Jay McInerney, Toronto, Oct. 1988

I'VE BEEN WATCHING CNN'S DOCUMENTARY MINISERIES THE EIGHTIES where one of the talking heads called upon to reminisce about and analyze the decade is author Jay McInerney. I couldn't imagine a more perfect choice - McInerney is a quintessentially '80s figure, and I photographed him back in his heyday, a portrait shoot that has never seen the light of day as far as I can recall.

McInerney was in town for the Harbourfront Author's Festival - a year that included Jerzy Kosinsky, Kathy Acker and Andrei Bitov. I still don't remember how I blagged access, but I submitted my list and the publicist duly paraded the authors through my ad hoc studio - a beautifully-lit little space off the lobby of what had just previously been the Harbour Castle Hilton.

It was a good year for McInerney. He'd just published The Story of My Life, his third novel and one whose good reviews had muted the disappointing ones that greeted Ransom, his sophomore book, three years earlier. A movie version of his debut novel Bright Lights, Big City starring Michael J. Fox came out that year, and he was in a relationship with Marla Hanson, a model whose face had been slashed by thugs hired by her landlord.

Jay McInerney, Toronto, Oct. 1988

Hanson stood on the sidelines trading glances with McInerney while I took these photos. Their relationship, a seemingly perfect New York City mix of tabloid, society and culture, summed up the decade so far. He had managed to be two things - a writer and a celebrity - that don't often go well together, and seemed to be succeeding.

As I've written here before, by 1988 I felt my apprenticeship was over; I'd spend just over two years working hard at Nerve magazine to learn how to use my camera and when the paper had gone down earlier that year it seemed like now was the time to get out and compete for the sort of work professional photographers did. I only needed a portfolio of portraits that didn't just feature rock bands, which might explain why I talked my way into this hotel lobby and my little group of author subjects.

Jay McInerney, Toronto, Oct. 1988

The second and third shots featured on this post would be the sort of photos I went in hoping to make - competent, conventional but moody portraits, the sort that would work on the back of a book jacket or the pages of a newspaper books section. The one at the top, however, was the kind of frame I would look at over and over before rejecting, afraid that it seemed a bit "off." My instinct might have pushed for me to look at it again, but my problem for most of my career has been that I didn't trust my instincts.
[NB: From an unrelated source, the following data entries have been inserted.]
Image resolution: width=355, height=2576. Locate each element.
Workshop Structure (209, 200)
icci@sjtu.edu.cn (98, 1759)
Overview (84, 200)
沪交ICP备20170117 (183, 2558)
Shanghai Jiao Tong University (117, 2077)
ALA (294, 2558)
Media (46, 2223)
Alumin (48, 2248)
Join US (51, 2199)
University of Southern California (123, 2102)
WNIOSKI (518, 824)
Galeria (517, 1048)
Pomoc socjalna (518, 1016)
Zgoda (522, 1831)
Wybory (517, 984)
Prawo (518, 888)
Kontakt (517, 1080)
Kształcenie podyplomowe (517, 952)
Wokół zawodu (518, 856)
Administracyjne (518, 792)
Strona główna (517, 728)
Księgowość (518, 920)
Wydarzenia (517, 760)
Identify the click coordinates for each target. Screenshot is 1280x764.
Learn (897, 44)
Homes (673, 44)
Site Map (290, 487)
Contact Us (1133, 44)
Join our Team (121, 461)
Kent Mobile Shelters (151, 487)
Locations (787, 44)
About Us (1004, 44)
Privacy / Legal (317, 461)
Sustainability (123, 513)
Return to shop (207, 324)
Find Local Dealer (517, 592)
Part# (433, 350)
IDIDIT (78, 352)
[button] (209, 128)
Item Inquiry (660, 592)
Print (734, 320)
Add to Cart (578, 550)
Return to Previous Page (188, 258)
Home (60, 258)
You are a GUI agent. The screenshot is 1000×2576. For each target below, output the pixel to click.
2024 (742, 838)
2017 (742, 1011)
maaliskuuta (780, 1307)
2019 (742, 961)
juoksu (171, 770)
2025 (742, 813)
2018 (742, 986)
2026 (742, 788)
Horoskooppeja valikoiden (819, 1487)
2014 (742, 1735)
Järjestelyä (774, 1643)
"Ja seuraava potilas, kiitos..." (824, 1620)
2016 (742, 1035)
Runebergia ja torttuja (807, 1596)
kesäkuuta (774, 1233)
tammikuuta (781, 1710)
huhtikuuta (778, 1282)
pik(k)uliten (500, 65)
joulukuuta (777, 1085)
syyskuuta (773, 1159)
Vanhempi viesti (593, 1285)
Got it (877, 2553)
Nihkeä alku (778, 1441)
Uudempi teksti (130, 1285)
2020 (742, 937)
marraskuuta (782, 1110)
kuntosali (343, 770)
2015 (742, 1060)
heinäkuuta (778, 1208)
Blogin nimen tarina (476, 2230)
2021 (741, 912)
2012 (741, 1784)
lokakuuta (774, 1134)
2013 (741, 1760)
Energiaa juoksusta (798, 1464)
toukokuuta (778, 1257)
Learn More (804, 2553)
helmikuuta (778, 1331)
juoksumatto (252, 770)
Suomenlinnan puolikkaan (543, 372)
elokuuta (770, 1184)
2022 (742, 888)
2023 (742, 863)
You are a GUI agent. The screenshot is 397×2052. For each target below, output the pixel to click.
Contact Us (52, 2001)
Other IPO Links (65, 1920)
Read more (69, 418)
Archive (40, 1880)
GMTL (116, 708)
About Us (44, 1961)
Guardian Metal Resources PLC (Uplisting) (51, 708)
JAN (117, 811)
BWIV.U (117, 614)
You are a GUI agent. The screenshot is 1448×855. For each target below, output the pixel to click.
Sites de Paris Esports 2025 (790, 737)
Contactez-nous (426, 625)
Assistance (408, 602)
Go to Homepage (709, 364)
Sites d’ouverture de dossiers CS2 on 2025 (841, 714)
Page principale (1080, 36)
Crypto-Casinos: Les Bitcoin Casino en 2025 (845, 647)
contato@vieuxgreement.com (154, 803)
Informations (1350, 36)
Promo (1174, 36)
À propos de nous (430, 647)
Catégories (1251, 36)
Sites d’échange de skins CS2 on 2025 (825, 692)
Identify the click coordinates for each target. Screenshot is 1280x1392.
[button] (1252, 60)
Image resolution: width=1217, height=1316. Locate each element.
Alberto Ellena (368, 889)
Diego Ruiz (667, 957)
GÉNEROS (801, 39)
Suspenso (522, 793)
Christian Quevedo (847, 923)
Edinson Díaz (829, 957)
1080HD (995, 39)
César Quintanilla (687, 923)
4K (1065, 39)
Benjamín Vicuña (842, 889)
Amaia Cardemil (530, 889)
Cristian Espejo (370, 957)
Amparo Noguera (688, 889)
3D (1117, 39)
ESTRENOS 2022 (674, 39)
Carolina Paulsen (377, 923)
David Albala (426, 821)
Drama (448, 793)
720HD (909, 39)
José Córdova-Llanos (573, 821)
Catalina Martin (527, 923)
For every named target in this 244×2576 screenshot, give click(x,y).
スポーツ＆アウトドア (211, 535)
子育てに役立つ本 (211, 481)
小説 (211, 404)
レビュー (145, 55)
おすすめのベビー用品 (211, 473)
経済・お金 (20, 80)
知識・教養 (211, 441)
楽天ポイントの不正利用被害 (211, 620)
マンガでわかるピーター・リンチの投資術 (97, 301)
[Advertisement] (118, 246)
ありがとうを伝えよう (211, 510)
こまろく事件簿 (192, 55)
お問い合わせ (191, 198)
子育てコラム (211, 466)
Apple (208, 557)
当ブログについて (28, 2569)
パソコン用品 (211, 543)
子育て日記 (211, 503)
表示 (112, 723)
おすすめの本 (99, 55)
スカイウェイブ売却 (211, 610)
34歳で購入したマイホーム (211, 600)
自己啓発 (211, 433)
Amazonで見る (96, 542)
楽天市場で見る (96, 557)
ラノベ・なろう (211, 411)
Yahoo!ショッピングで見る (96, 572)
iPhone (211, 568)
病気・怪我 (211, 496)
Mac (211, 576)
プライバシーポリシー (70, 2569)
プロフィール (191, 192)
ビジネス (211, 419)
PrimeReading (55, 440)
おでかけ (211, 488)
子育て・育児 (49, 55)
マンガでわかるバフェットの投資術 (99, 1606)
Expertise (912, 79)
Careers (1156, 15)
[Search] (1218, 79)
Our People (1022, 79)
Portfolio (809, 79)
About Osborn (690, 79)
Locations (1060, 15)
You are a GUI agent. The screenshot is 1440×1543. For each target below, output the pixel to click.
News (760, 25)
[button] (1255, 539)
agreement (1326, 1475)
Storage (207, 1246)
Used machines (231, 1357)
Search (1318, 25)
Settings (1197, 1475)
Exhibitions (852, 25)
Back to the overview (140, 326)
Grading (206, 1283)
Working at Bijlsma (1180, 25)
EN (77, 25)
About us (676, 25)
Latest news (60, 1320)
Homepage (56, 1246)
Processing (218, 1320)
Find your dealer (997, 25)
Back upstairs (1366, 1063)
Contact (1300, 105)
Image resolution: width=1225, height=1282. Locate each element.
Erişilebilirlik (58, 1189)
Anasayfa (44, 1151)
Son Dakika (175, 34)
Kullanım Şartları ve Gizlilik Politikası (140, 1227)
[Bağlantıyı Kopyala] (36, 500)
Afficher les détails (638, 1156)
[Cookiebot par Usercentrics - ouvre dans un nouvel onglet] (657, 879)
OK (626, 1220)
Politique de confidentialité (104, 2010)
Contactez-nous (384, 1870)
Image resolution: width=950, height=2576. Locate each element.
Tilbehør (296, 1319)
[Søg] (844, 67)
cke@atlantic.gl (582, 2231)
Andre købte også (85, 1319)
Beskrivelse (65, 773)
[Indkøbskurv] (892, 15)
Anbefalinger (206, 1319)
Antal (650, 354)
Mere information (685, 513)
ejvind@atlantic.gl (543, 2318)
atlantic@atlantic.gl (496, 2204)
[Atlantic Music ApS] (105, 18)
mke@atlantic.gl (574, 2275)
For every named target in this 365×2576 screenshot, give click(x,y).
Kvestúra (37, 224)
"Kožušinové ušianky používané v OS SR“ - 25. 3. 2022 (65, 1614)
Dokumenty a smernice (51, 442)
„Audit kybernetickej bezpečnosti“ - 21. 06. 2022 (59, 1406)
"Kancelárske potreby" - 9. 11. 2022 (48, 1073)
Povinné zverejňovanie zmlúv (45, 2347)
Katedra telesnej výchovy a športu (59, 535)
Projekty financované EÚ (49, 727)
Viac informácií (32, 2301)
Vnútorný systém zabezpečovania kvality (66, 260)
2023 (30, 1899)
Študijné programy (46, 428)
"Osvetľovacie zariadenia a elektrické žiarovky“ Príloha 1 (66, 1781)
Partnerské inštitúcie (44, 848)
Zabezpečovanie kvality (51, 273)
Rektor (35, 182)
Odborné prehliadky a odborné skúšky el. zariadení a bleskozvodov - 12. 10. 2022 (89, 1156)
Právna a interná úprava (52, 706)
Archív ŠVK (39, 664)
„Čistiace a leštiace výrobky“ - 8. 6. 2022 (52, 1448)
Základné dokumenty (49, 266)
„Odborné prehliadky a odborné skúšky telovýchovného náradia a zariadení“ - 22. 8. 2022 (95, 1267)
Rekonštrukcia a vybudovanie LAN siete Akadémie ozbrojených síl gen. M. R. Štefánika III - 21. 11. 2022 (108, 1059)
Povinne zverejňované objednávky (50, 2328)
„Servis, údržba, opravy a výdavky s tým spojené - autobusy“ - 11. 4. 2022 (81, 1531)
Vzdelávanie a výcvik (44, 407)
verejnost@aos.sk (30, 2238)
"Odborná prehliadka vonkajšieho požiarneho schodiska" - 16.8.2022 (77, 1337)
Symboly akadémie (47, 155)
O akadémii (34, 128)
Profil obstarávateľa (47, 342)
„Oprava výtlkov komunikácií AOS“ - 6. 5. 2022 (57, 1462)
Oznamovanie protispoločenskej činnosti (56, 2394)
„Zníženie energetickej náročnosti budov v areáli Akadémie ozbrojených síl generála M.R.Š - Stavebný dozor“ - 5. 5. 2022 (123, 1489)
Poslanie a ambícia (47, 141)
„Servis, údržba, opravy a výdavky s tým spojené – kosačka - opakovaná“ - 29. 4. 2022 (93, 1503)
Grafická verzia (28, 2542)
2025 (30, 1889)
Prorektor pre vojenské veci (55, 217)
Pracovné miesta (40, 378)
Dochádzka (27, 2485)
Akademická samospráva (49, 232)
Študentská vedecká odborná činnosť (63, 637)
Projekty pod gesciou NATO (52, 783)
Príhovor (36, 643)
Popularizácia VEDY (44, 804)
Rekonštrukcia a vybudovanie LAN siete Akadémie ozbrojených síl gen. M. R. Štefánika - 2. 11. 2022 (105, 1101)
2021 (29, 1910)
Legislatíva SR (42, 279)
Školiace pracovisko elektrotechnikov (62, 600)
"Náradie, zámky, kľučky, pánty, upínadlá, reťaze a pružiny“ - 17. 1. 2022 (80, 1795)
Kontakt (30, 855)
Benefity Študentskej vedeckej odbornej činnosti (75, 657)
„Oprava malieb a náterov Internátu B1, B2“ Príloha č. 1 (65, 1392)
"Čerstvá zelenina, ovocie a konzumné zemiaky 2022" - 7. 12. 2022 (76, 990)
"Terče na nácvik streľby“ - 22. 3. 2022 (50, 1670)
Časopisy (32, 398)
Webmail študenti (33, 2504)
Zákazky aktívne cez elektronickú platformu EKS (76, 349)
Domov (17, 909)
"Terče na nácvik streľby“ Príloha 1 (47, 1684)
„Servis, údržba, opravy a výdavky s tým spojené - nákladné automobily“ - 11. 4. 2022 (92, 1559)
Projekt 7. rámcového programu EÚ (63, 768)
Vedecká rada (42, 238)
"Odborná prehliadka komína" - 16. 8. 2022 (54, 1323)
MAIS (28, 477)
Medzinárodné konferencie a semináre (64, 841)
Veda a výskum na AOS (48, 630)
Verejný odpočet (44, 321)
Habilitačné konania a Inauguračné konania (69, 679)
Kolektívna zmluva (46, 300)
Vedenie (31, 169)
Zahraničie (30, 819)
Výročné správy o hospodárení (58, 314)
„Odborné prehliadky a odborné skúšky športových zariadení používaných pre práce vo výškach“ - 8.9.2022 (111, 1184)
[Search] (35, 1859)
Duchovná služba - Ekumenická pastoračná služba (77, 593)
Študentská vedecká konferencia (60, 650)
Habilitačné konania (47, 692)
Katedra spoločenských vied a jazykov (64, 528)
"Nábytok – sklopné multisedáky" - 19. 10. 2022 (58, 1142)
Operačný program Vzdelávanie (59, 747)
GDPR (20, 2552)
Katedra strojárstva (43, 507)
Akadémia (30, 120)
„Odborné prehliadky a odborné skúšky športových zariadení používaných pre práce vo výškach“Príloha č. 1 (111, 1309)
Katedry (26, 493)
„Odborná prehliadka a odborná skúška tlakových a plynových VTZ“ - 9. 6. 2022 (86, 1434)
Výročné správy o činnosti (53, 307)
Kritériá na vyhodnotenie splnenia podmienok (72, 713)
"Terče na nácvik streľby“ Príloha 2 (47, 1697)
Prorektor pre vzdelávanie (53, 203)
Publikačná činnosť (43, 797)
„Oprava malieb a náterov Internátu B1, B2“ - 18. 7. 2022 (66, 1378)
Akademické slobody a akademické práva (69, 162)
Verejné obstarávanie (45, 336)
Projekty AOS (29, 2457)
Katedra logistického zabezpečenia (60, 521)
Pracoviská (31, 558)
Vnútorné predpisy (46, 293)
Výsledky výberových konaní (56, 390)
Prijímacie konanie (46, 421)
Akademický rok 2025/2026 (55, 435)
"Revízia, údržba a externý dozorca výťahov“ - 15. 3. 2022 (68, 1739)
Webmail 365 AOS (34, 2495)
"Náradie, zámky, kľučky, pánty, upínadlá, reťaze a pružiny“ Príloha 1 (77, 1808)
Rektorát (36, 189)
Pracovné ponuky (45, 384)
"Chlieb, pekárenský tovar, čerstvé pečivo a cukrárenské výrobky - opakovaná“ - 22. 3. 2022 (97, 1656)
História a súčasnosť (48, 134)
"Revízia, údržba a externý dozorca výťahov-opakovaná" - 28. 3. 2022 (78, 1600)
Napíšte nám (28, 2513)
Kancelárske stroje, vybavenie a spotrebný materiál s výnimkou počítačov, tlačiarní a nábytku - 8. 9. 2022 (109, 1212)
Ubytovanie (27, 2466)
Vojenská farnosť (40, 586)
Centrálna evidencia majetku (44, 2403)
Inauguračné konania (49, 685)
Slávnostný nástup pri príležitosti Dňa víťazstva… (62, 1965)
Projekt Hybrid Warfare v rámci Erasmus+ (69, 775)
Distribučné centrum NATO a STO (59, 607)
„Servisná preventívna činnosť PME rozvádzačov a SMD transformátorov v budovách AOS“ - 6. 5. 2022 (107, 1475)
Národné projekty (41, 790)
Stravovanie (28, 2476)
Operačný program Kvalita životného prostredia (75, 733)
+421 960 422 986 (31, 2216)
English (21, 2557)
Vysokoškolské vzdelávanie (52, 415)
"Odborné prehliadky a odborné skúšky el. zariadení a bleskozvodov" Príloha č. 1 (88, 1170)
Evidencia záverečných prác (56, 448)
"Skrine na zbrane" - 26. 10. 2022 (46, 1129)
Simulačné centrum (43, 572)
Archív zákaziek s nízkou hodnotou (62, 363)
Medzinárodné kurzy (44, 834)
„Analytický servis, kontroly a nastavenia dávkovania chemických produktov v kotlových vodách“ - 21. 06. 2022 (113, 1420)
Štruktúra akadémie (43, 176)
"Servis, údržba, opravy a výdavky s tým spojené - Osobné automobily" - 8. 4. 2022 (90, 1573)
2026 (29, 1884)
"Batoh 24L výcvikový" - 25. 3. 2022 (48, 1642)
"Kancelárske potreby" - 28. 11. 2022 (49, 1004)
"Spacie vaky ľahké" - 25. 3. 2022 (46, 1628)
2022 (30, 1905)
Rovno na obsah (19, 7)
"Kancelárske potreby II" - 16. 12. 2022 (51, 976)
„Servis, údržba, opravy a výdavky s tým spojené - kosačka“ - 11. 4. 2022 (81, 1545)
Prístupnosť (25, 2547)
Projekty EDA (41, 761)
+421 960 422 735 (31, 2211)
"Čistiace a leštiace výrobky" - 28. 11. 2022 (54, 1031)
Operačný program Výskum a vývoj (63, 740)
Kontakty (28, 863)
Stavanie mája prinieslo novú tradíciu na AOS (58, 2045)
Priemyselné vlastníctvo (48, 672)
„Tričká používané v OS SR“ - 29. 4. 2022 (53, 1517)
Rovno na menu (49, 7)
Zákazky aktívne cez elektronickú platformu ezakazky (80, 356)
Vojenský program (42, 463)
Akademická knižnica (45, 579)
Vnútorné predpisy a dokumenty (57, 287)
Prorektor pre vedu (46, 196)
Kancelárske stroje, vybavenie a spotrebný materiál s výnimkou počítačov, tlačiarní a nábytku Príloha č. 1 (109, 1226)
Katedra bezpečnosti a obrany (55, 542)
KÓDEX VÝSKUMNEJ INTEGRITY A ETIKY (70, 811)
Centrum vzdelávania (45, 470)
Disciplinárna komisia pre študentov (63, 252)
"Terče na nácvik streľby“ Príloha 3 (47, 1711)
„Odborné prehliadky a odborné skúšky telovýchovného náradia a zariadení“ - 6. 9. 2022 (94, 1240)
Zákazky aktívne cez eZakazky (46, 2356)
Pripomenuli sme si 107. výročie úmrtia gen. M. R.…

In retrospect it's hard to deny, and it catches a glimpse of the anxiety behind the swagger of someone like McInerney and the time in general. The stock market had started to slide after Black Monday the previous year, and the money-mad ride of the go-go decade was running out of steam and heading back into recession. (Not that I'd seen much of the coke, caviar and BMW excess of the '80s, which I spent either in school or living in roach trap apartments and working retail.)

McInerney looks a bit tired and deflated despite his haircut and nice suit, and maybe he's already gotten an intimation of the years ahead for him - a couple of decades where he'd deal with divorces and writer's block, the long hangover that follows early success and a period where he'd be better known as a wine columnist than a novelist. He persisted, however, and seems to have landed on his feet, and has a new book coming out this summer.

I wish I'd had the nerve to do something with the portrait at the top. I also wouldn't mind getting another crack at McInerney today.